# EXERCISE DESCRIPTION
Your job is to return every line in the data holding the string "teambit".

+++

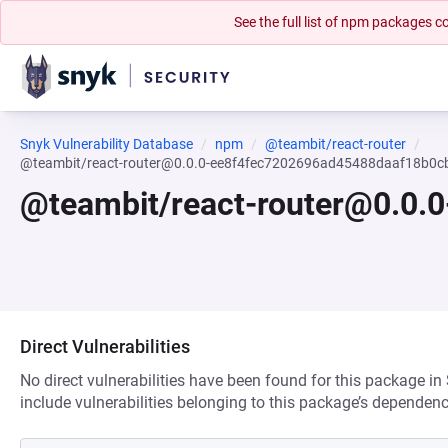
See the full list of npm packages
Snyk Vulnerability Database
npm
@teambit/react-router
@teambit/react-router@0.0.0-ee8f4fec7202696ad45488daaf18b0c
@teambit/react-router@0.0.
Direct Vulnerabilities
No direct vulnerabilities have been found for this package in
include vulnerabilities belonging to this package’s dependenc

+++

# THE ANSWER
@teambit/react-router
@teambit/react-router@0.0.0-ee8f4fec7202696ad45488daaf18b0c
@teambit/react-router@0.0.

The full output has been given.